Modafinil was originally thought to act as an α_{1}-adrenergic receptor agonist, but this hypothesis was later found to be incorrect. Subsequently, modafinil was identified as an atypical dopamine reuptake inhibitor (DRI). Modafinil and armodafinil were respectively shown to occupy the dopamine transporter (DAT) and increase brain dopamine levels at clinical therapeutic doses in humans in 2009 and 2010, which is said to have put an end to the debate about their mechanism of action, though not excluding the possibility of other actions also being involved in its effects.

==Society and culture==
===Brand names===
Armodafinil is sold under a wide variety of brand names worldwide:

- Acronite (by Consern Pharma): India
- Armoda: ACI Pharmaceuticals (Symbiota), Bangladesh
- Armod: India (by Emcure Pharmaceuticals Ltd)
- Artvigil: India (by HAB Pharma)
- Neoresotyl: Chile, Colombia
- Nuvigil: USA, Chile, Ukraine, Israel, Mexico, Australia
- R-Modawake: India
- Waklert: India (by Sun Pharma)
- Modavital: El Salvador (Farmaceutica INHOSPI (by Laboratorios Marceli)
- Nodement: Syrian Arab republic (by hama pharma)
- Armowake: Egypt (by EVA Pharma)

===Legal status===
In Australia and the United States, Armodafinil is considered to be a Schedule 4 prescription-only medicine or prescription animal remedy. Schedule 4 is defined as "Substances, the use or supply of which should be by or on the order of persons permitted by State or Territory legislation to prescribe and should be available from a pharmacist on prescription."

====Romania====
As of 2021, new laws do not directly include Armodafinil as a doping agent, but they do include Modafinil, as Armodafinil is an enantiomer of Modafinil it will show up on lab tests, but it can be debated if it is or not the same substance.

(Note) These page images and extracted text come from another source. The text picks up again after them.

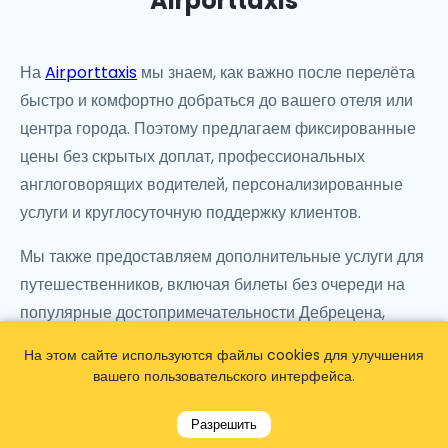
Airporttaxis
На
Airporttaxis
мы знаем, как важно после перелёта
быстро и комфортно добраться до вашего отеля или
центра города. Поэтому предлагаем фиксированные
цены без скрытых доплат, профессиональных
англоговорящих водителей, персонализированные
услуги и круглосуточную поддержку клиентов.
Мы также предоставляем дополнительные услуги для
путешественников, включая билеты без очереди на
популярные достопримечательности Дебрецена,
которые можно заранее забронировать у нас, а ваш
На этом сайте используются файлы cookies для улучшения
водитель доставит их по прибытии.
вашего пользовательского интерфейса.
Начните своё пребывание в Венгрии с комфортного,
Разрешить
частного и оснащённого кондиционером трансфера.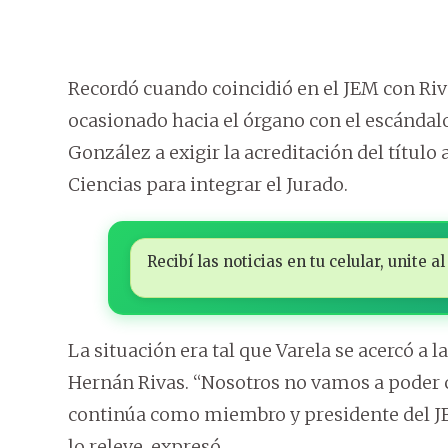
Recordó cuando coincidió en el JEM con Riva
ocasionado hacia el órgano con el escándalo
González a exigir la acreditación del título
Ciencias para integrar el Jurado.
Recibí las noticias en tu celular, unite
La situación era tal que Varela se acercó a l
Hernán Rivas. “Nosotros no vamos a poder 
continúa como miembro y presidente del JEM
lo releve, expresó.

New laws state that simple possession is not a criminal offence and is punished with a fine and confiscation. Importing into Romania and exporting from Romania of the substance, without a valid medical prescription, is a criminal offence and is punished with jail time between two and seven years.

==Research==
Besides hypersomnia, armodafinil was under development for the treatment of fatigue, bipolar depression, and schizophrenia. Nonetheless, development for these indications was discontinued. The drug reached phase 3 clinical trials for treatment of fatigue prior to the discontinuation of its development for this use in January 2024. Aside from the preceding indications, armodafinil is currently under development for the treatment of eating disorders and, as of January 2024, is in phase 3 trials for this use.